DISTKEY (column name)- The column name used here should be the one that is used in joins and should be defined for all the large fact tables. The distribution key (distkey) will help in distributing the data based on the distkey column and during joins only the required data is brought the nodes. There can be only one distkey (distribution key) column defined.

*Trick*: Define Distkey for all the large fact tables and the dist key column should be the one used in the joins.

If the distribution key from the large fact table is joined to the any column of a dimension table that is in diststyle ALL then in your explain plan you will see the attribute DS_DIST_ALL_NONE which mean there is no data redistribution and the cost of the query is very low.  This is the state you want most part of the query to be in for best performance.

SORT KEY (column name1, ..):  There can be multiple sort keys and the sort keys help a lot in storing the data in the nodes in sorted order which helps in group by or order by operation.

*Trick*: If there are columns such as date or timestamp that you use in order by operation then define those as sort keys.

2) Table design (Compression) - In the amazon redshift tables the encoding that can be used for compression can be defined along with the column name. Format shown below. There are various encodings available.

CREATE TABLE table_name (column_name
            data_type ENCODE encoding-type)[, ...]

*Trick*: Easy way to decide on the encoding if you are using the copy command to load data  from s3to redshift is to use COMPUPDATE ON option set in the copy command as shown below. The copy command choosed the best compression to use for the columns that it is loading data to. 
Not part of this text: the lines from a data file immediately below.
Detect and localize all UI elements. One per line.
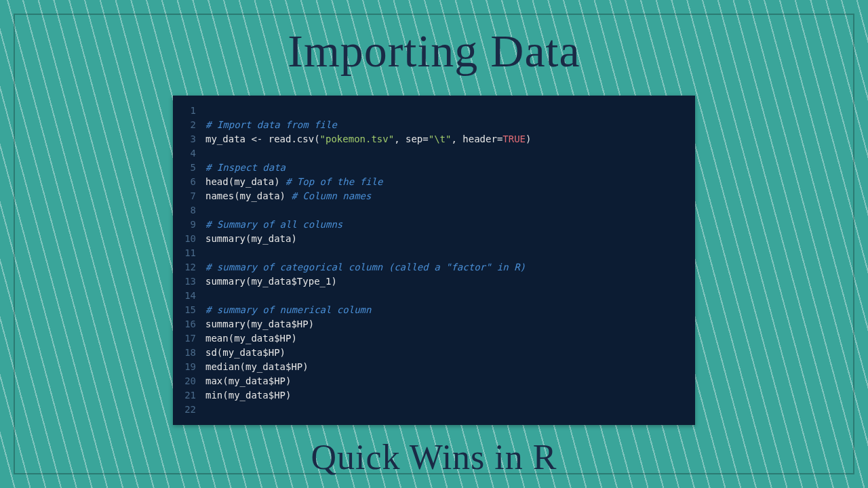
code-line: 1	[173, 104, 688, 118]
code-line: 13summary(my_data$Type_1)	[173, 274, 688, 289]
code-content: sd(my_data$HP)	[205, 346, 688, 360]
slide-subtitle: Quick Wins in R	[311, 437, 557, 477]
code-content: min(my_data$HP)	[205, 388, 688, 403]
line-number: 13	[173, 274, 205, 289]
line-number: 1	[173, 104, 205, 118]
code-content	[205, 403, 688, 417]
code-content	[205, 146, 688, 161]
code-content: # Summary of all columns	[205, 218, 688, 232]
code-content: head(my_data) # Top of the file	[205, 175, 688, 189]
code-line: 21min(my_data$HP)	[173, 388, 688, 403]
code-content: names(my_data) # Column names	[205, 189, 688, 203]
code-content: # Inspect data	[205, 161, 688, 175]
line-number: 11	[173, 246, 205, 260]
code-content: median(my_data$HP)	[205, 360, 688, 374]
slide-title: Importing Data	[288, 24, 580, 78]
line-number: 18	[173, 346, 205, 360]
line-number: 17	[173, 331, 205, 346]
code-content	[205, 104, 688, 118]
line-number: 15	[173, 303, 205, 317]
code-line: 10summary(my_data)	[173, 232, 688, 246]
code-line: 22	[173, 403, 688, 417]
code-line: 15# summary of numerical column	[173, 303, 688, 317]
line-number: 14	[173, 289, 205, 303]
line-number: 6	[173, 175, 205, 189]
line-number: 4	[173, 146, 205, 161]
code-line: 5# Inspect data	[173, 161, 688, 175]
code-content	[205, 203, 688, 218]
code-line: 9# Summary of all columns	[173, 218, 688, 232]
code-line: 11	[173, 246, 688, 260]
line-number: 12	[173, 260, 205, 274]
line-number: 9	[173, 218, 205, 232]
code-line: 3my_data <- read.csv("pokemon.tsv", sep=…	[173, 132, 688, 146]
line-number: 21	[173, 388, 205, 403]
code-line: 17mean(my_data$HP)	[173, 331, 688, 346]
code-content: my_data <- read.csv("pokemon.tsv", sep="…	[205, 132, 688, 146]
code-line: 7names(my_data) # Column names	[173, 189, 688, 203]
code-line: 2# Import data from file	[173, 118, 688, 132]
code-content: max(my_data$HP)	[205, 374, 688, 388]
code-line: 8	[173, 203, 688, 218]
slide-frame: Importing Data 1 2# Import data from fil…	[14, 14, 854, 474]
code-line: 4	[173, 146, 688, 161]
line-number: 5	[173, 161, 205, 175]
code-content: mean(my_data$HP)	[205, 331, 688, 346]
code-line: 14	[173, 289, 688, 303]
code-content	[205, 289, 688, 303]
line-number: 19	[173, 360, 205, 374]
code-content: summary(my_data)	[205, 232, 688, 246]
code-content: summary(my_data$Type_1)	[205, 274, 688, 289]
code-line: 20max(my_data$HP)	[173, 374, 688, 388]
code-content: # Import data from file	[205, 118, 688, 132]
line-number: 20	[173, 374, 205, 388]
line-number: 7	[173, 189, 205, 203]
code-line: 19median(my_data$HP)	[173, 360, 688, 374]
line-number: 10	[173, 232, 205, 246]
line-number: 2	[173, 118, 205, 132]
code-content: summary(my_data$HP)	[205, 317, 688, 331]
line-number: 8	[173, 203, 205, 218]
line-number: 22	[173, 403, 205, 417]
code-line: 18sd(my_data$HP)	[173, 346, 688, 360]
code-editor: 1 2# Import data from file3my_data <- re…	[173, 96, 695, 425]
code-content	[205, 246, 688, 260]
code-content: # summary of numerical column	[205, 303, 688, 317]
line-number: 3	[173, 132, 205, 146]
code-line: 6head(my_data) # Top of the file	[173, 175, 688, 189]
line-number: 16	[173, 317, 205, 331]
code-content: # summary of categorical column (called …	[205, 260, 688, 274]
code-line: 16summary(my_data$HP)	[173, 317, 688, 331]
code-line: 12# summary of categorical column (calle…	[173, 260, 688, 274]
copy <tablename> from 's3://mybucket/files.txt'
credentials 'aws_access_key_id=<access-key-id>;aws_secret_access_key=<secret-access-key>'
delimiter '|' COMPUPDATE ON

If you want to explicitly define the encoding like when you are inserting data from another table or set of tables, then load some 200K records to the table and use the command ANALYZE COMPRESSION <tablename> to make redshift suggest the best compression for each of the columns. You can use those suggestion while recreating the table.


3) Table design (Constraints) - Defining the primary keys and foreign keys though is not enforced by redshift apparently is used by the query planner to execute the query efficiently. Hence, define those keys in your create table statements for better performance.


4) Query design -
Now we have discussed about table design, the actual query design will all use all those table design features to execute the query. As discussed before the trick in designing good queries is to have proper joins. i.e use distribution key from the large fact table to join to  any column of a dimension table that is in diststyle ALL. If dimension table is not in (distribution style) diststyle all, then use the distkey (distribution key) from the dimension table in the joins.

5) WLM queue setting:

The WLM queue setting on your cluster configuration determines the number of queries running on your cluster and essential part of performance tuning. Keeping it low means not many queries can run at the same time and provided more memory for each query. Set the concurrency and memory setting for each user group in the cluster for better performance




6) Copy Command Performance tuning:
If you want your copy command to be faster then split the files into multiple files so that they can get loaded in parallel to the redshift database.